| TASK PROMPT |
What lines below mention the word "transformés"? Copy each one.

##### DATA SUPPLIED

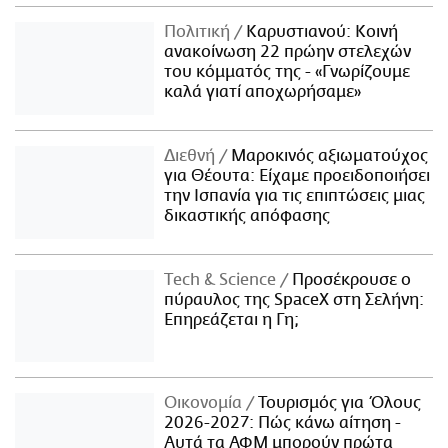
Πολιτική
Καρυστιανού: Κοινή
ανακοίνωση 22 πρώην στελεχών
του κόμματός της - «Γνωρίζουμε
καλά γιατί αποχωρήσαμε»
Διεθνή
Μαροκινός αξιωματούχος
για Θέουτα: Είχαμε προειδοποιήσει
την Ισπανία για τις επιπτώσεις μιας
δικαστικής απόφασης
Τech & Science
Προσέκρουσε ο
πύραυλος της SpaceX στη Σελήνη:
Επηρεάζεται η Γη;
Οικονομία
Τουρισμός για Όλους
2026-2027: Πώς κάνω αίτηση -
Αυτά τα ΑΦΜ μπορούν πρώτα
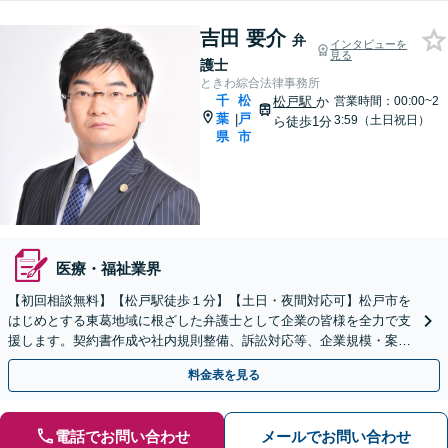
吉田 要介
弁
インタビューを
見る
護士
ときわ綜合法律事務所
千
松
松戸駅
か
営業時間：00:00~2
葉
戸
|
3:59（土日祝日）
ら徒歩1分
県
市
医療・福祉業界
【初回相談無料】【松戸駅徒歩１分】【土日・夜間対応可】松戸市を
はじめとする東葛地域に根ざした弁護士として企業の皆様を全力で支
援します。契約書作成や社内規則整備、訴訟対応等、企業規模・案件
を問わずご相談に乗ります。まずはお問い合わせください。
料金表を見る
電話でお問い合わせ
メールでお問い合わせ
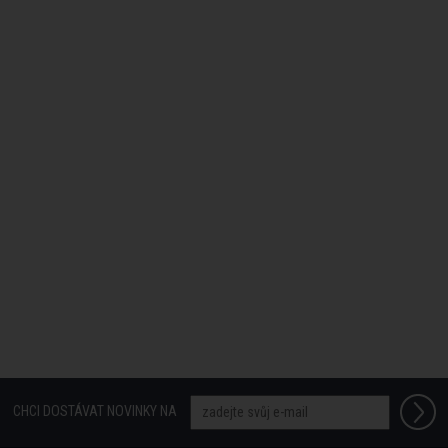
CHCI DOSTÁVAT NOVINKY NA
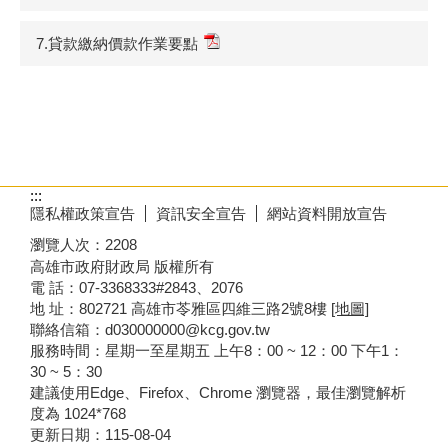
7.貸款繳納價款作業要點
:::
隱私權政策宣告
資訊安全宣告
網站資料開放宣告
瀏覽人次：
2208
高雄市政府財政局 版權所有
電 話：07-3368333#2843、2076
地 址：802721 高雄市苓雅區四維三路2號8樓
[地圖]
聯絡信箱：d030000000@kcg.gov.tw
服務時間：星期一至星期五 上午8：00 ~ 12：00 下午1：
30 ~ 5：30
建議使用Edge、Firefox、Chrome 瀏覽器，最佳瀏覽解析
度為 1024*768
更新日期：
115-08-04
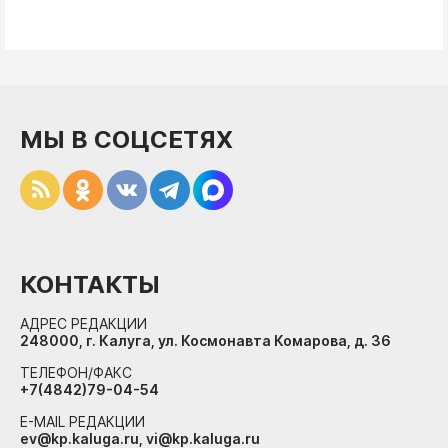
МЫ В СОЦСЕТЯХ
КОНТАКТЫ
АДРЕС РЕДАКЦИИ
248000, г. Калуга, ул. Космонавта Комарова, д. 36
ТЕЛЕФОН/ФАКС
+7(4842)79-04-54
E-MAIL РЕДАКЦИИ
ev@kp.kaluga.ru, vi@kp.kaluga.ru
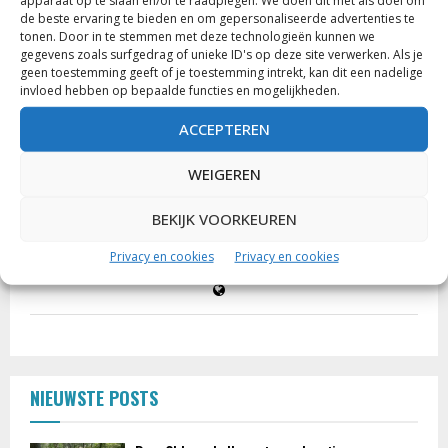
apparaat op te slaan en/of te raadplegen. We doen dit met als doel om
de beste ervaring te bieden en om gepersonaliseerde advertenties te
tonen. Door in te stemmen met deze technologieën kunnen we
gegevens zoals surfgedrag of unieke ID's op deze site verwerken. Als je
geen toestemming geeft of je toestemming intrekt, kan dit een nadelige
invloed hebben op bepaalde functies en mogelijkheden.
ACCEPTEREN
WEIGEREN
Geert
BEKIJK VOORKEUREN
Directeur secundaire school • "De wereld ontdekken is het
leukste wat er is. De herinneringen bijna zo leuk..."
Privacy en cookies
Privacy en cookies
NIEUWSTE POSTS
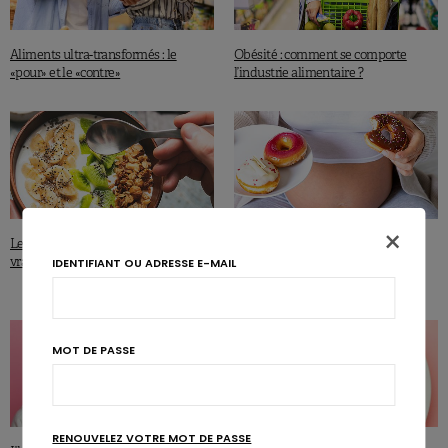
Aliments ultra-transformés : le
Obésité : comment se comporte
«pour» et le «contre»
l’industrie alimentaire ?
×
ACTUS SCIENTIFIQUES
Les fibres alimentaires font-elles
vraiment perdre du poids ?
IDENTIFIANT OU ADRESSE E-MAIL
Aliments ultra-transformés chez la
maman, obésité chez l’enfant?
MOT DE PASSE
RENOUVELEZ VOTRE MOT DE PASSE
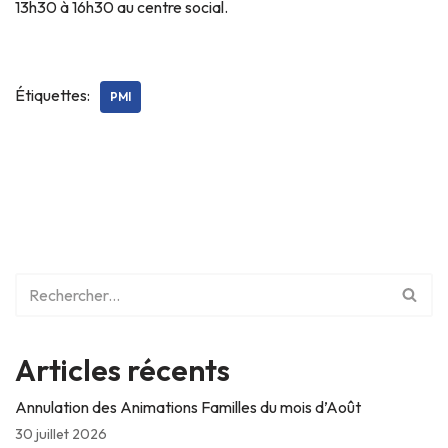
13h30 à 16h30 au centre social.
Étiquettes:
PMI
Articles récents
Annulation des Animations Familles du mois d’Août
30 juillet 2026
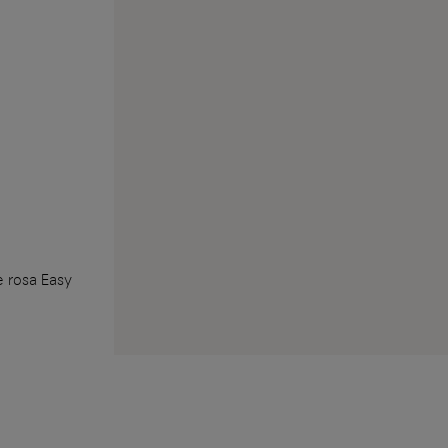
 rosa Easy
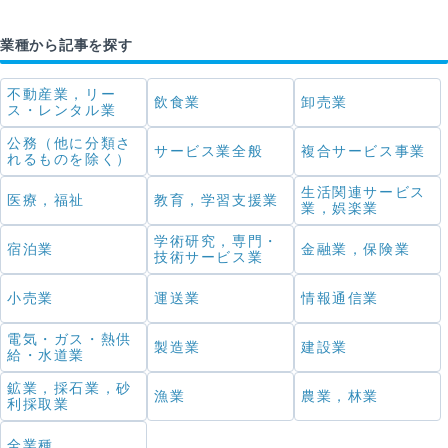
業種から記事を探す
不動産業，リー
飲食業
卸売業
ス・レンタル業
公務（他に分類さ
サービス業全般
複合サービス事業
れるものを除く）
生活関連サービス
医療，福祉
教育，学習支援業
業，娯楽業
学術研究，専門・
宿泊業
金融業，保険業
技術サービス業
小売業
運送業
情報通信業
電気・ガス・熱供
製造業
建設業
給・水道業
鉱業，採石業，砂
漁業
農業，林業
利採取業
全業種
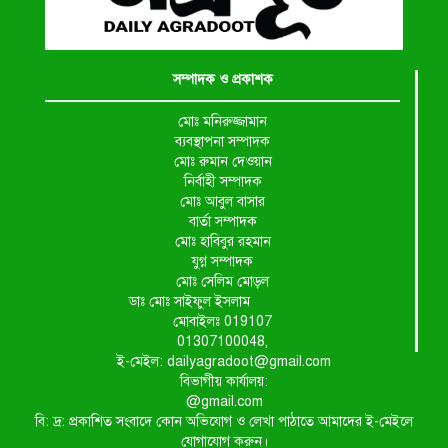
সম্পাদক ও প্রকাশক
মোঃ মনিরুজ্জামান
ব্যবস্থাপনা সম্পাদক
মোঃ রুমান দেওয়ান
নির্বাহী সম্পাদক
মোঃ আবুল বাসার
বার্তা সম্পাদক
মোঃ হাবিবুর রহমান
যুগ্ন সম্পাদক
মোঃ সেলিম মোড়ল
ডাঃ মোঃ সাইফুল ইসলাম
মোবাইলঃ 019107
01307100048,
ই-মেইল: dailyagradoot@gmail.com
বিভাগীয় কার্যালয়:
@gmail.com
বি: দ্র: প্রকাশিত সংবাদে কোন অভিযোগ ও লেখা পাঠাতে আমাদের ই-মেইলে
যোগাযোগ করুন।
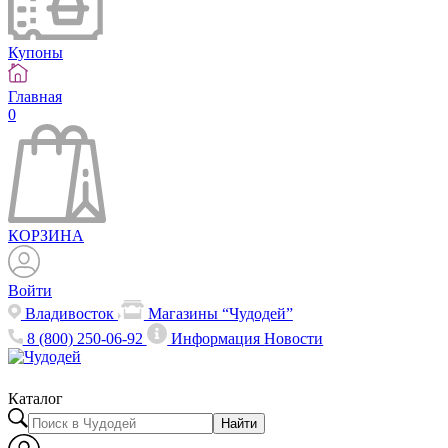
Купоны
Главная
0
КОРЗИНА
Войти
Владивосток
Магазины “Чудодей”
8 (800) 250-06-92
Информация
Новости
Каталог
Найти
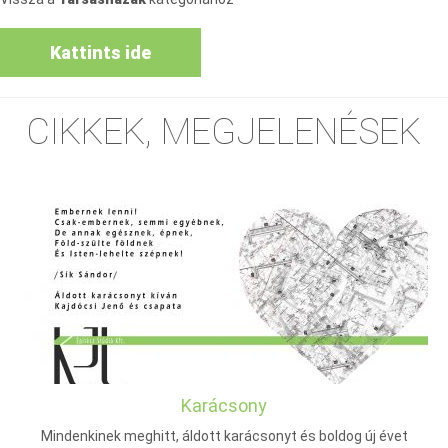
Kattints ide
CIKKEK, MEGJELENÉSEK
Karácsony
Mindenkinek meghitt, áldott karácsonyt és boldog új évet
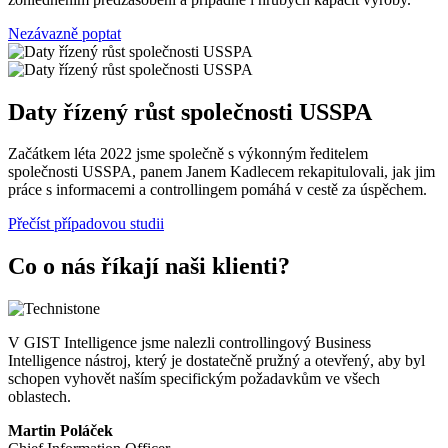
Nezávazně poptat
Daty řízený růst společnosti USSPA
Začátkem léta 2022 jsme společně s výkonným ředitelem
společnosti USSPA, panem Janem Kadlecem rekapitulovali, jak jim
práce s informacemi a controllingem pomáhá v cestě za úspěchem.
Přečíst případovou studii
Co o nás říkají naši klienti?
V GIST Intelligence jsme nalezli controllingový Business
Intelligence nástroj, který je dostatečně pružný a otevřený, aby byl
schopen vyhovět naším specifickým požadavkům ve všech
oblastech.
Martin Poláček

##########

| RESPONSE |
Aliments ultra-transformés : le
Aliments ultra-transformés chez la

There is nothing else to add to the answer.